Now 32, she has been acting for some time. Her career to date has been low-key, characterised by small parts in interesting projects such as Robert Altman's Prêt à Porter, Raoul Ruiz's Time Regained and Mike Figgis's Hotel. Her latest performance, in Delphine Gleize's debut feature, Carnages, is similarly offbeat. The role gives her the chance to show her quirky, comedic side, and provides evidence that Mastroianni picked up more than good looks from her parents. In the film, she plays Carlotta, a struggling actress fast losing sight of her own identity. She attends rebirthing workshops, standing naked among strangers in a swimming-pool while trying to find her inner scream. Her character desires change that goes beyond the psychological: she's in the process of having moles sliced from her skin.

Like much of Mastroianni's work, Carnages is an ensemble piece. It interweaves a clutch of disparate characters all connected by the remains of a bull killed in the ring - Carlotta finds herself dressed in a flamenco costume as part of a supermarket promotion to flog the beast's skeleton to dog-owners. Gleize's eye is at once cinematic, earthy and surreal - Carnages is unlike any film you've seen.

"The script made sense to me," Mastroianni shrugs when I ask what drew her to such an unusual project. "Sure, there are a lot of characters all living their own stories, but I have read many more conventional scripts that I had to reread because I completely lost the point. Carnages just made sense."

Alongside the clarity of the writing, Mastroianni also welcomed the chance to play such a fanciful character. "Most of the parts I'd been offered were straightforward people with a dark side," she says. "Carlotta has a craziness about her that is both bizarre and disturbing - and often funny."

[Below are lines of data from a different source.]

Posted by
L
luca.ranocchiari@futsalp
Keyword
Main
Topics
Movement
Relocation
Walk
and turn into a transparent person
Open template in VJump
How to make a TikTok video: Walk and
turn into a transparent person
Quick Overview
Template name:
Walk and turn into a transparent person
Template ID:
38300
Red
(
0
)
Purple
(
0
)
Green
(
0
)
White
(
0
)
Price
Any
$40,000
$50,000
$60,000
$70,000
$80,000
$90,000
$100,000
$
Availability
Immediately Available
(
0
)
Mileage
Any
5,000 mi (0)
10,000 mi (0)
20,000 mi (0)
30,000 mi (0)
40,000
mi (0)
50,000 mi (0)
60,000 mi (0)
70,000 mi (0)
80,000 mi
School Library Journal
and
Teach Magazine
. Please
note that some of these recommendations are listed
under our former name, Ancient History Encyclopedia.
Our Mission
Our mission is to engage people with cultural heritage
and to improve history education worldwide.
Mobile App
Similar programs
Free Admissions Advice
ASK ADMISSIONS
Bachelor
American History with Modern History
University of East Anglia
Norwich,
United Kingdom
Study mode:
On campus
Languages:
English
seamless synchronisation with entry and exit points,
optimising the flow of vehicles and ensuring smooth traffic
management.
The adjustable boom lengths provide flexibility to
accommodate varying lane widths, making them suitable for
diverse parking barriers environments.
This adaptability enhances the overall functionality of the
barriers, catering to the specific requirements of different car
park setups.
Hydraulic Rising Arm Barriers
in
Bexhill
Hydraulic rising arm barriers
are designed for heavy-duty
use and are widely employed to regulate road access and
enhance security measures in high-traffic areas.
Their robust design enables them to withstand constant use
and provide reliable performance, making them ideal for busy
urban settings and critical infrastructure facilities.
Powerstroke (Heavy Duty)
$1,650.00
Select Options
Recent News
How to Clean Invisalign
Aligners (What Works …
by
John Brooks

Despite being attracted by Carlotta's humour, Mastroianni also found that facet of her personality daunting. "It was scary," she admits with a giggle. "The rhythm of comedy is so different - it was easy to make her crazy, but to make her funny as well was hard. Carlotta is not quite finished. She has some way to go to become formed. She doesn't really know who she is and she is searching - I think that she is really just a child. I mean, having her moles cut off to be rid of her parents? She doesn't want to be reminded of them, but they are written all over her."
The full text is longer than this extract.